WORK INSTRUCTION:
What is needed is an exact copy of every record.

EXERCISE DATA:
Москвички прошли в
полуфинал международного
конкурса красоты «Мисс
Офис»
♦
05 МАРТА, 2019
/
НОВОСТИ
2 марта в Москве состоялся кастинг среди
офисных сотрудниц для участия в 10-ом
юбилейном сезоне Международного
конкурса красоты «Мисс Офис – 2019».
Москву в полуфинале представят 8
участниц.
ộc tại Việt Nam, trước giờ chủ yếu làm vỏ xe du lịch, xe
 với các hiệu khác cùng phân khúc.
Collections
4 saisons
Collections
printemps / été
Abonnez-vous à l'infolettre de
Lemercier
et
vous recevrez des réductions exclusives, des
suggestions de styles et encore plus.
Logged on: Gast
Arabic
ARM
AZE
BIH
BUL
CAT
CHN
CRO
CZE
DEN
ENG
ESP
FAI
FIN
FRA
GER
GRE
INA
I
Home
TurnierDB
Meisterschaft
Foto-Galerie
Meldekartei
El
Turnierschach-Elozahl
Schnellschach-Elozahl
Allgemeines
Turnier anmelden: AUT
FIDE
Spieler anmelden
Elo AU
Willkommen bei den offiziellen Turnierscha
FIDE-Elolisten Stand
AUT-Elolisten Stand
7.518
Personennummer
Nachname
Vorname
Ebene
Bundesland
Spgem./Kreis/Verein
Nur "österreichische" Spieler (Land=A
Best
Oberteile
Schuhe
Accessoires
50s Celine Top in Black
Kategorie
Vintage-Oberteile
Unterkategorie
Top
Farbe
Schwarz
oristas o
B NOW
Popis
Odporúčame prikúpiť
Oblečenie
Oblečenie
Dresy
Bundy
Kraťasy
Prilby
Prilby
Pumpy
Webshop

TASK RESULT:
Москвички прошли в
полуфинал международного
конкурса красоты «Мисс
Офис»
♦
05 МАРТА, 2019
/
НОВОСТИ
2 марта в Москве состоялся кастинг среди
офисных сотрудниц для участия в 10-ом
юбилейном сезоне Международного
конкурса красоты «Мисс Офис – 2019».
Москву в полуфинале представят 8
участниц.
ộc tại Việt Nam, trước giờ chủ yếu làm vỏ xe du lịch, xe
 với các hiệu khác cùng phân khúc.
Collections
4 saisons
Collections
printemps / été
Abonnez-vous à l'infolettre de
Lemercier
et
vous recevrez des réductions exclusives, des
suggestions de styles et encore plus.
Logged on: Gast
Arabic
ARM
AZE
BIH
BUL
CAT
CHN
CRO
CZE
DEN
ENG
ESP
FAI
FIN
FRA
GER
GRE
INA
I
Home
TurnierDB
Meisterschaft
Foto-Galerie
Meldekartei
El
Turnierschach-Elozahl
Schnellschach-Elozahl
Allgemeines
Turnier anmelden: AUT
FIDE
Spieler anmelden
Elo AU
Willkommen bei den offiziellen Turnierscha
FIDE-Elolisten Stand
AUT-Elolisten Stand
7.518
Personennummer
Nachname
Vorname
Ebene
Bundesland
Spgem./Kreis/Verein
Nur "österreichische" Spieler (Land=A
Best
Oberteile
Schuhe
Accessoires
50s Celine Top in Black
Kategorie
Vintage-Oberteile
Unterkategorie
Top
Farbe
Schwarz
oristas o
B NOW
Popis
Odporúčame prikúpiť
Oblečenie
Oblečenie
Dresy
Bundy
Kraťasy
Prilby
Prilby
Pumpy
Webshop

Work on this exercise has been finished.